Kitteridge moved on from the GCSB and applied for the NZSIS job. Even though the GCSB and NZSIS share a building in Wellington, Kitteridge said she knew little of what the human intelligence agency did.
Aside from security clearance checks, few of us do knew much of anything about what the NZSIS did.
We know better now, with Gwyn having now issued at least five reports into the actions of the NZSIS.
Kitteridge, as director of the NZSIS, concedes this. "There were lots of similarities," she says of the GCSB and NZSIS.
"There wasn't a compliance team, there wasn't a compliance framework, very small legal team.
"And, actually, all of the agencies need more resources so they could strengthen those systems and processes … essential to provide confidence to the public that you're doing what the public expects you to do be doing."
She said it had been a similar process to that charted at the bureau. Funding has increased for the agencies, and each has compliance regimes on which the Inspector General has commented favourably.
"There's been a very significant effort to modernise, update, strengthen in the last three years."
Gwyn wrote about the "lack of precision and forthrightness" by the NZSIS when dealing with issues around Customs data. She "found the service reluctant in its engagement with me", had been "delayed and waylaid" while the NZSIS "obstructed" her ability to access "original and unredacted documents".
Kitteridge told the Herald that the NZSIS was flummoxed to be told it was operating a valuable database without the legal authority to do so.
"We had been operating on the basis of the law as it stood for a long time which was a very broadly stated exemption to the Privacy Act. Previous Inspector Generals had come and gone with our access being known.
"It came as a great surprise [when] this suggestion that it might not be lawful came up in 2014.
"Up until we received legal advice from Crown Law, we believed the activity was lawful."
But it's not just the Customs' database. Gwyn issued another report this week which saw a string of recommendations to the NZSIS around how it gave people warnings - an important issue for an agency with no powers to arrest or detain. The NZSIS has told Gwyn it doesn't intend taking up some of its recommendations.
Kitteridge says it's not a case of operational needs overtaking the law and claims there is no issue in apparent differences of opinion with the Inspector General.
There is the story told of a former Inspector General who, when walking to Parliament to deliver a report on one of the intelligence agencies, found himself at the wrong end of The Terrace. Confused about where the Beehive might be, the Inspector General was gently pointed towards the other end of the road.
It's an unkind parable intended to characterise the doddery, sleepy oversight to which the intelligence agencies were said to have had been subject.
The kind of inquiry report issued by Gwyn were unheard of a decade ago. Twenty years ago, there wasn't even legislation guiding what the GCSB could do.
Kitteridge's damning 2013 report into the GCSB is a master class of diplomacy. No single sentence would give a reader pause but the entirety of the report is shocking as an illustration of systemic breakdown.
Gwyn seems to have eschewed diplomatic niceties for the benefit of plain-speaking. It is not common to have oversight watchdogs speaking so bluntly.

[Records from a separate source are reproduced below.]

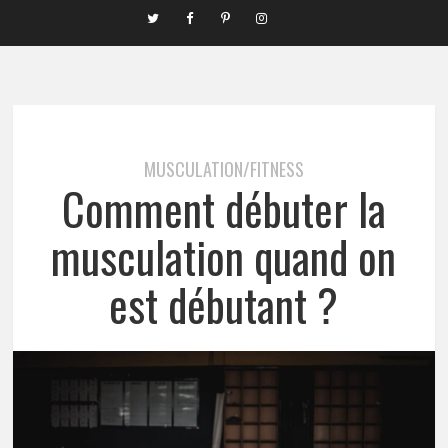
MUSCULATION/FITNESS
Comment débuter la
musculation quand on
est débutant ?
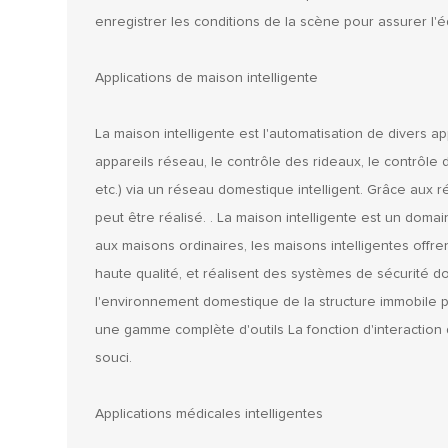
enregistrer les conditions de la scène pour assurer l'éq
Applications de maison intelligente
La maison intelligente est l'automatisation de divers a
appareils réseau, le contrôle des rideaux, le contrôle d
etc.) via un réseau domestique intelligent. Grâce aux r
peut être réalisé. . La maison intelligente est un domai
aux maisons ordinaires, les maisons intelligentes off
haute qualité, et réalisent des systèmes de sécurité do
l'environnement domestique de la structure immobile pa
une gamme complète d'outils La fonction d'interaction d
souci.
Applications médicales intelligentes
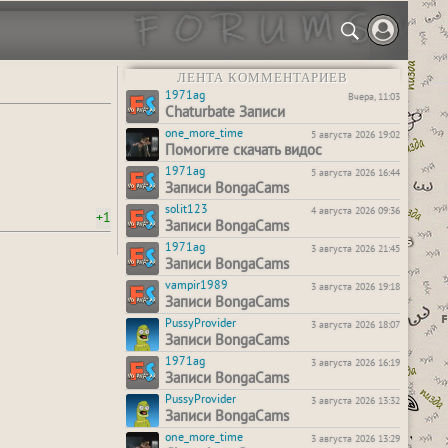
ЛЕНТА КОММЕНТАРИЕВ
1971ag
Вчера, 11:03
Chaturbate Записи
one_more_time
5 августа 2026 19:02
Помогите скачать видос
1971ag
5 августа 2026 16:44
Записи BongaCams
solit123
4 августа 2026 09:36
+1
Записи BongaCams
1971ag
3 августа 2026 21:45
Записи BongaCams
vampir1989
3 августа 2026 19:18
Записи BongaCams
PussyProvider
3 августа 2026 18:07
Записи BongaCams
1971ag
3 августа 2026 16:19
Записи BongaCams
PussyProvider
3 августа 2026 13:32
Записи BongaCams
one_more_time
3 августа 2026 13:29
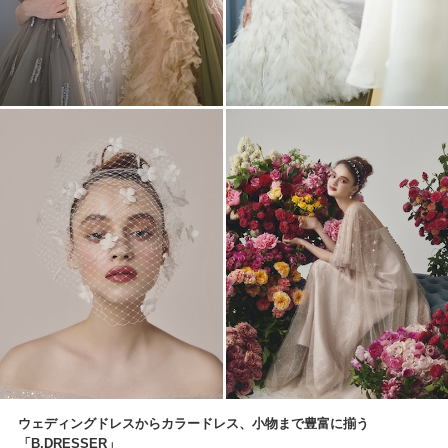
ウェディングドレスからカラードレス、小物まで豊富に揃う
「B.DRESSER」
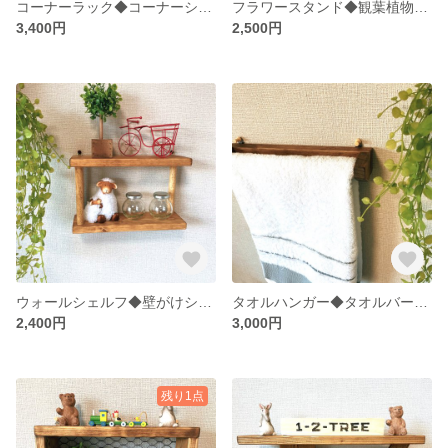
コーナーラック◆コーナーシェルフ◆ウォールシェルフ◆カラー変更可
フラワースタンド◆観葉植物ラック◆スパイスラック◆置型シェルフ◆杉板
3,400円
2,500円
ウォールシェルフ◆壁がけシェルフ◆カラー変更可
タオルハンガー◆タオルバー◆タオル掛け◆カラー変更可
2,400円
3,000円
残り1点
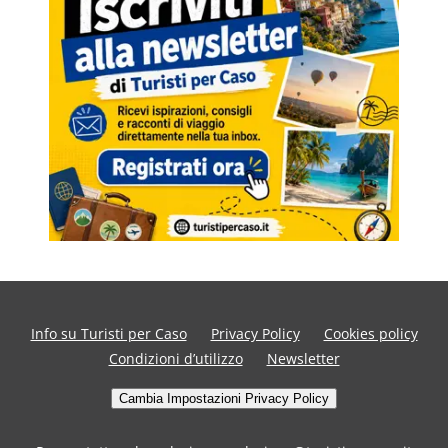
Info su Turisti per Caso
Privacy Policy
Cookies policy
Condizioni d’utilizzo
Newsletter
Cambia Impostazioni Privacy Policy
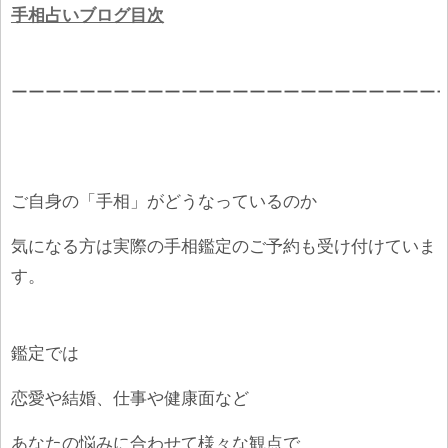
手相占いブログ目次
ーーーーーーーーーーーーーーーーーーーーーーーーー
ご自身の「手相」がどうなっているのか
気になる方は実際の手相鑑定のご予約も受け付けていま
す。
鑑定では
恋愛や結婚、仕事や健康面など
あなたの悩みに合わせて様々な観点で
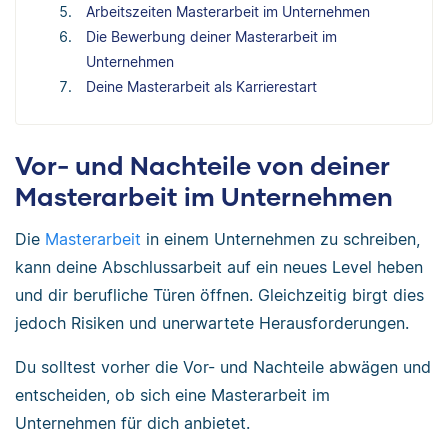
Arbeitszeiten Masterarbeit im Unternehmen
Die Bewerbung deiner Masterarbeit im
Unternehmen
Deine Masterarbeit als Karrierestart
Vor- und Nachteile von deiner
Masterarbeit im Unternehmen
Die
Masterarbeit
in einem Unternehmen zu schreiben,
kann deine Abschlussarbeit auf ein neues Level heben
und dir berufliche Türen öffnen. Gleichzeitig birgt dies
jedoch Risiken und unerwartete Herausforderungen.
Du solltest vorher die Vor- und Nachteile abwägen und
entscheiden, ob sich eine Masterarbeit im
Unternehmen für dich anbietet.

And when Gwyn does speak so, the agencies' minister Andrew Little has reminded Kitteridge that she is obliged to listen.
He also mentions the " incomplete, inaccurate and misleading information" released by the NZSIS through the Official Information Act (OIA) which hit Labour during an election campaign.
"As a consequence of these things, there was big change."
That change has meant there have been issues identified with how the agencies work.
The issue with the Customs database is now resolved - a new intelligence law this year has made use of it legal.
There have also been clear guidance documents released spelling out rules for the way our spies work - even on issues such as surveillance in a public place.
It may once have been the Wild West, but now - as Kitteridge likes to say - it's not Homeland.